Our Sentiments Exactly

Good news! We are all feeling much better, thank you!

Or, to put it another way, we've rocketed all the way up to 24, that's 2 and 4, 24! Two dozen!

You don't know what I'm talking about, do you. Well, I refer you to the well-known Consumer Sentiment Index, as referred to in a report from Consumer Futures, economic analysts to the business world.

And they say, that, in the first quarter, we in the South-West have smasheroonied our way up the hippy-happy-pop charts to twenty-four points . That's all the way up from seventeen, where we were languishing, after a sentiment by-pass, last time they looked.

That's right. We were as miserable as a bunch of flattened badgers at the end of last year, and now we are as springy as chickens.

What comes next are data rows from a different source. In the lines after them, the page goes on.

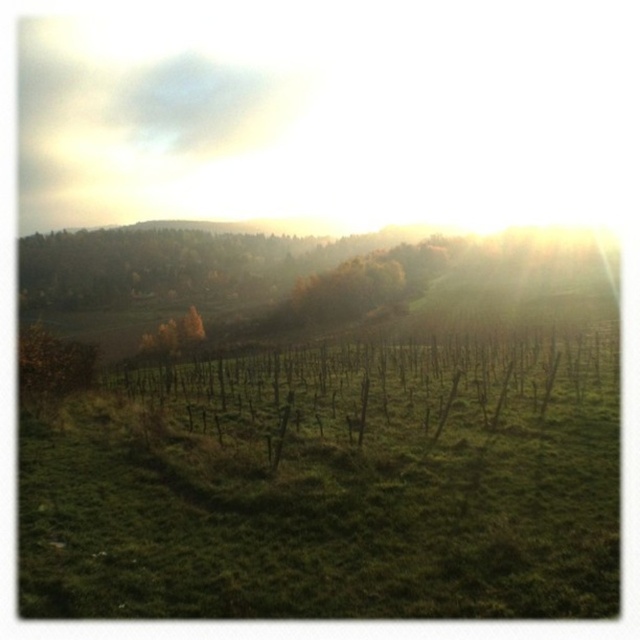 Is green grassy field at center thinner than green leafy tree at left?

Yes.

Does green grassy field at center appear on the left side of green leafy tree at left?

Incorrect, green grassy field at center is not on the left side of green leafy tree at left.

Between point (298, 369) and point (72, 385), which one is positioned behind?

The point (298, 369) is more distant.

Locate an element on the screen. This screenshot has height=640, width=640. green grassy field at center is located at coordinates coord(330,488).

Does green grassy field at center appear on the left side of yellow-green leafy tree at center-left?

Incorrect, green grassy field at center is not on the left side of yellow-green leafy tree at center-left.

Can you confirm if green grassy field at center is taller than yellow-green leafy tree at center-left?

No.

The width and height of the screenshot is (640, 640). I want to click on green grassy field at center, so click(x=330, y=488).

Measure the distance between green leafy tree at left and camera.

green leafy tree at left is 18.28 meters away from camera.

Does green leafy tree at left appear on the left side of yellow-green leafy tree at center-left?

Yes, green leafy tree at left is to the left of yellow-green leafy tree at center-left.

Find the location of a particular element. Image resolution: width=640 pixels, height=640 pixels. green leafy tree at left is located at coordinates (51, 369).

Just one little thing before you hang out the jubilee bunting in advance, and start cracking open the packets of grockles. The national average in the self-same Consumer Sentiment Index is actually twenty-eight. Yes, twenty-eight. That's, er, four points higher than this.

This is very bad news. Bleak. Awful. Miserable. We are more fed up than the rest of the country by four points. I don't know about you, but I feel down already. My sentiments are slipping down. They are around my ankles. I mean, why do they bother telling us this? I mean, that we're on twenty-four. When the rest of the nation is swinging along on twenty-eight.

It's enough to drop us back down to thirteen-and-a-half. Pretty soon we will be the most fed-up, run-down, face-achingly self-loathing bunch of people ever to be issued with back teeth.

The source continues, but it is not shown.